如何使用AI和RPA自动化我的YouTube Shorts频道

克里斯汀

2025年5月13日

AddSubtitle 让品牌和创作者完全掌控他们向全球传递信息的方式。字幕、配音和翻译——全部集中在一个工具中，加速您的视频工作流程。

免费开始

你好，我是Christine，今年三月，我开始了一段大胆的旅程——使用AI和RPA自动化一个YouTube Shorts频道。主题是什么？AI生成的动物故事。为什么选择这个主题？因为动物能与观众产生情感共鸣，在短视频时代，情感连接能够推动观看和互动。

但有一个大问题：手动制作视频非常耗时。寻找素材、编辑和发布每个视频都需要耗费数小时。因此我决定全力进行自动化。

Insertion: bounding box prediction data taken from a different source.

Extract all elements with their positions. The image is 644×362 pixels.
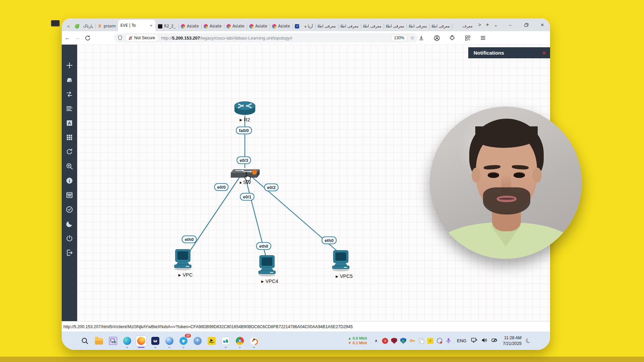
taskbar-clock[interactable]: 11:28 AM 7/21/2025 (503, 335, 522, 346)
tracking-shield-icon[interactable] (117, 35, 123, 41)
zoom-level-badge[interactable]: 130% (392, 35, 407, 41)
sidebar-add-object-icon[interactable] (65, 61, 73, 69)
sidebar-networks-icon[interactable] (65, 90, 73, 98)
taskbar-firefox-icon[interactable] (136, 336, 146, 346)
node-vpc-pc-icon[interactable] (173, 249, 193, 272)
sidebar-lab-info-icon[interactable]: i (65, 177, 73, 185)
tray-expand-icon[interactable]: ∧ (373, 338, 379, 344)
profile-icon[interactable] (433, 35, 440, 41)
node-vpc4-pc-icon[interactable] (257, 255, 277, 278)
night-mode-moon-icon[interactable]: ☾ (524, 336, 533, 345)
sidebar-close-lab-icon[interactable] (65, 234, 73, 242)
interface-label[interactable]: e0/1 (240, 193, 254, 201)
sidebar-nodes-icon[interactable] (65, 76, 73, 84)
language-indicator[interactable]: ENG (457, 338, 466, 343)
interface-label[interactable]: e0/2 (264, 184, 278, 191)
restore-button[interactable] (523, 22, 529, 28)
security-badge[interactable]: Not Secure (125, 34, 158, 42)
address-bar[interactable]: Not Secure http://5.200.153.207/legacy/c… (114, 33, 418, 43)
sidebar-lab-details-icon[interactable] (65, 191, 73, 199)
bookmark-star-icon[interactable]: ☆ (410, 35, 415, 41)
taskbar-telegram-icon[interactable]: 23 (178, 336, 189, 346)
browser-tab[interactable]: Asiate (178, 21, 201, 31)
network-display-icon[interactable] (471, 338, 477, 344)
tray-key-icon[interactable] (409, 338, 415, 344)
back-button[interactable]: ← (63, 34, 72, 42)
tab-close-icon[interactable]: ✕ (149, 23, 153, 28)
sidebar-startup-configs-icon[interactable] (65, 105, 73, 113)
tray-notes-icon[interactable]: ✓ (427, 338, 433, 344)
browser-tab[interactable]: R2_2_ (156, 21, 178, 31)
sidebar-pictures-icon[interactable] (65, 133, 73, 141)
topology-link[interactable] (187, 177, 239, 255)
browser-tab[interactable]: معرفی اطلا (315, 21, 338, 31)
taskbar-player-icon[interactable]: ▶Player (207, 336, 217, 346)
taskbar-start-icon[interactable] (66, 336, 76, 346)
node-vpc-label[interactable]: ▶VPC (178, 272, 193, 278)
minimize-button[interactable]: – (507, 22, 513, 28)
interface-label[interactable]: e0/3 (236, 157, 251, 164)
taskbar-chart-app-icon[interactable] (221, 336, 231, 346)
tab-list-menu-icon[interactable]: ⌄ (494, 22, 498, 27)
interface-label[interactable]: eth0 (182, 236, 197, 243)
node-vpc5-pc-icon[interactable] (331, 250, 351, 273)
browser-tab[interactable]: كآریا ه (292, 21, 315, 31)
browser-tab[interactable]: Asiate (247, 21, 270, 31)
taskbar-gear-app-icon[interactable]: * (193, 336, 203, 346)
browser-tab[interactable]: پارتاک (72, 21, 95, 31)
taskbar-openvpn-icon[interactable] (249, 336, 259, 346)
browser-tab[interactable]: معرفی اطلا (384, 21, 407, 31)
browser-tab[interactable]: معرفی اطلا (407, 21, 429, 31)
interface-label[interactable]: fa0/0 (236, 127, 252, 134)
new-tab-button[interactable]: + (486, 21, 489, 28)
notifications-close-icon[interactable]: ✕ (542, 50, 546, 56)
sidebar-refresh-topology-icon[interactable] (65, 148, 73, 156)
sidebar-zoom-in-icon[interactable] (65, 162, 73, 170)
tab-scroll-left-icon[interactable]: < (64, 21, 72, 31)
browser-tab[interactable]: Asiate (270, 21, 292, 31)
sidebar-logout-icon[interactable] (65, 249, 73, 257)
pen-battery-icon[interactable] (491, 338, 498, 344)
browser-tab[interactable]: Asiate (224, 21, 247, 31)
sidebar-text-editor-icon[interactable]: A (65, 119, 73, 127)
node-vpc5-label[interactable]: ▶VPC5 (336, 274, 353, 279)
tray-shield-icon[interactable] (391, 338, 397, 344)
reload-button[interactable] (83, 34, 92, 42)
tray-openvpn-icon[interactable] (436, 338, 442, 344)
interface-label[interactable]: e0/0 (214, 183, 228, 191)
forward-button[interactable]: → (73, 34, 82, 42)
browser-tab-active[interactable]: EVE | To✕ (118, 20, 156, 31)
node-r2-label[interactable]: ▶R2 (239, 117, 250, 122)
taskbar-search-icon[interactable] (80, 336, 90, 346)
menu-hamburger-icon[interactable] (480, 35, 486, 41)
tray-clipboard-icon[interactable] (418, 338, 424, 344)
close-window-button[interactable]: ✕ (539, 22, 545, 28)
qr-apps-icon[interactable] (464, 35, 471, 41)
downloads-icon[interactable] (418, 35, 425, 41)
node-vpc4-label[interactable]: ▶VPC4 (261, 279, 278, 284)
sidebar-configured-nodes-icon[interactable] (65, 205, 73, 214)
interface-label[interactable]: eth0 (322, 237, 337, 244)
browser-tab[interactable]: Xproxm (95, 21, 118, 31)
browser-tab[interactable]: معرفی اطلا (361, 21, 384, 31)
browser-tab[interactable]: معرفی اطلا (429, 21, 452, 31)
windows-security-icon[interactable] (400, 338, 406, 344)
browser-tab[interactable]: Asiate (201, 21, 224, 31)
tab-scroll-right-icon[interactable]: > (478, 22, 481, 27)
browser-tab[interactable]: معرف (452, 21, 475, 31)
node-r2-router-icon[interactable] (234, 101, 256, 117)
extensions-icon[interactable] (449, 35, 455, 41)
taskbar-remote-tool-icon[interactable] (108, 336, 118, 346)
taskbar-winbox-icon[interactable] (164, 336, 174, 346)
tray-downloader-icon[interactable]: 3 (382, 338, 388, 344)
browser-tab[interactable]: معرفی اطلا (338, 21, 361, 31)
volume-icon[interactable] (481, 338, 487, 344)
taskbar-edge-icon[interactable] (122, 336, 132, 346)
tray-mic-icon[interactable] (445, 338, 451, 344)
url-text[interactable]: http://5.200.153.207/legacy/cisco-lab/Ab… (161, 36, 392, 41)
taskbar-app-u-icon[interactable]: ω (150, 336, 160, 346)
sidebar-dark-mode-icon[interactable] (65, 220, 73, 228)
interface-label[interactable]: eth0 (256, 242, 271, 250)
taskbar-chrome-icon[interactable] (235, 336, 245, 346)
taskbar-file-explorer-icon[interactable] (94, 336, 104, 346)
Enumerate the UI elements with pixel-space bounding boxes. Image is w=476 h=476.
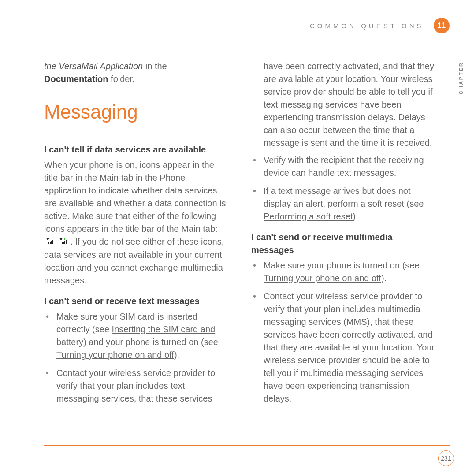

在五月假期期间，我记录了我的完整自动化过程。在这篇博客中，我将为你介绍：

我的端到端自动化策略——从寻找参考视频到生成最终视觉素材。
如何使用我的脚本——提供逐步指导，以便你可以实施或调整系统以适应自己的需求。

这一框架不仅适用于动物内容。掌握这个过程后，你可以将其应用于各种AI视频主题。

核心策略：重建、优化与自动化

坦白说，我的视频创作方法受到我领域内最佳表现者的启发。但我不复制，我分析、分解并在增强的基础上重建。

这一流程包含七个主要步骤：

鉴别顶尖表现的 Shorts 用作参考
将这些视频分解为故事板框架
为每个框架编写AI提示（图像生成）
修改提示中的元素以创建独特版本
为每个框架生成图像
为这些图像编写视频生成提示
在编辑器中将所有内容拼接在一起

步骤 5 和 7 尚未完全自动化，但其他部分呢？通过使用 Chrome 上的 Automa 来完全由 RPA（机器人流程自动化）处理，包括通过指纹浏览器实现多线程。

逐步解析

1. 寻找参考视频

我的脚本通过一个热键（Ctrl + Alt + S）从 YouTube Shorts 抓取数据，并支持单个视频和整个频道。这些数据会直接进入电子表格，节省时间和点击。

⚠️ 专业提示：使用备用帐户进行批量抓取以免风险。

2. 使用 Gemini 2.5 Pro 提取故事板

我使用 Google AI Studio 与 Gemini 2.5 Pro 将视频分解为场景。它分析视觉效果并为图像生成逐帧生成提示。

逐步指南

步骤1：打开 Google AI Studio

访问 https://aistudio.google.com/prompts/new_chat
使用您的 Google 帐户登录。
在右上角的下拉菜单中，选择Gemini 2.5 Pro（Flash Experimental）或最新的可用模型。

🔒 如果您被阻止直接分析 YouTube 视频，请使用浏览器扩展或工具（例如 4K Video Downloader）将视频保存到本地，然后将文件直接上传到 Gemini。

步骤2：将视频加载到 Gemini 中

选项 A：使用 YouTube 链接

粘贴一个公开可访问的 YouTube Shorts 视频的 URL。

选项 B：上传文件

如果外部访问被阻止，点击回形针 📎 图标上传本地视频文件。

为了确保使用 Dreamina 高质量输出（图像生成器），我使用了一个优化提示结构：

相机角度、场景设置、主要角色描述、动作、面部表情、辅助角色、背景、时间等。

这种结构确保了 AI 模型的清晰性以及帧之间的一致性。

字段	描述	示例
相机角度	视角（例如，侧视角、低角度）	“侧面角度”
主要角色环境	他们所在的位置	“在下雨的悬崖边”
主要角色描述	身体特征	“穿白色T恤和牛仔裤的男人”
主要动作	他们在做什么	“举起一个哭泣的婴儿”
面部表情	情绪，明显的反应	“愤怒的表情”
辅助角色	可选：还有谁在场	“一名警察朝他们跑来”
辅助动作	他们在做什么	“喊叫”
辅助表情	他们的情绪	“严肃”
背景	角色背后的场景设置	“瀑布与雾蒙蒙的山脉”
附加细节	视觉效果或氛围	“大雨，海浪拍岸”
时间	事件发生的时间	“黄昏时分”

3. 重写提示以避免抄袭

想确保您的版本是原创的？我建立了一个二级 Gemini 助手，调整核心角色、位置和故事元素，同时保持情感弧线。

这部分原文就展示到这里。